The people living in that state are considered fellow Americans and the people living elsewhere do not actually expect the money to be repaid. It is effectively a gift.
The other extreme works too, of course - that is, Europe under a pre-euro system, with each country having its own finance minister and managing its own currency.
Under that system, when one country experiences a slowdown, it can roll out remedial monetary policies because it is free from the shackles of a common currency.
These include expanding the supply of money - what the Americans call “quantitative easing” - and devaluing the currency to make the country’s exports more attractive.
But these were tools that the euro zone countries gave up as a result of their entry into a common monetary community.
They did so, furthermore, without ensuring that there would be budgetary transfers similar in type and magnitude to those that depressed states in the US receive.
What do you get, then, when a motley crowd tries to march to a single drummer? You get the euro zone.
Some countries surged ahead while others struggled to keep pace.
In countries that fell behind economically, governments were under electoral pressure to maintain or even increase public spending, even though tax receipts decreased.
Budget deficits had to be financed through loans from the money markets. That these loans could be obtained at relatively low rates - since they were made in euros, not, say, drachmas - did nothing to discourage the profligacy.
The Greeks eventually became the most extreme example of this decline, going further and further into the red.
To be fair, the community as a whole also has to bear some responsibility, since there were rules under the Stability and Growth Pact that allowed for sanctions on governments that ran repeated deficits. But these sanctions were never imposed on any country.
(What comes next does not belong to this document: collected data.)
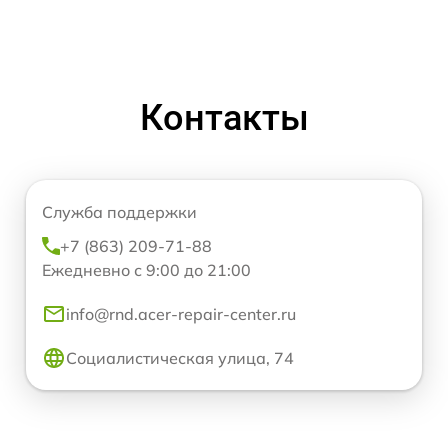
Контакты
Служба поддержки
+7 (863) 209-71-88
Ежедневно с 9:00 до 21:00
info@rnd.acer-repair-center.ru
Социалистическая улица, 74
For some time, experts with boundless optimism hoped that these governments could close the competitive gap with stronger nations like Germany by cutting welfare programmes, reforming tax collection, liberalising labour market rules or making their people work longer. But it did not happen.
The situation finally began to unravel with the global financial crisis of 2008.
Easy credit dried up and the markets’ falling confidence in the credit-worthiness of governments like Greece’s caused their borrowing rates to soar.
Germany and the European Central Bank were forced to intervene with bailouts to stop the debt crisis from spreading throughout the already crestfallen euro zone.
As at June 2013, the euro community has avoided catastrophe by throwing enough money at the problem.
But the 17 governments need to face up to the more difficult question of what to do to address the fundamental contradiction in the euro project - monetary integration without fiscal integration.
They might try to postpone this for some time, but they know they cannot do so indefinitely or history will repeat itself and another crisis will come along, requiring bigger bailouts, which, if push comes to shove, the Germans will probably have to underwrite.
Prompt action is far better than procrastination, especially since further down the road, as memory of the pain and panic of the debt crisis fades in the minds of voters, the political will to act decisively is also likely to wilt."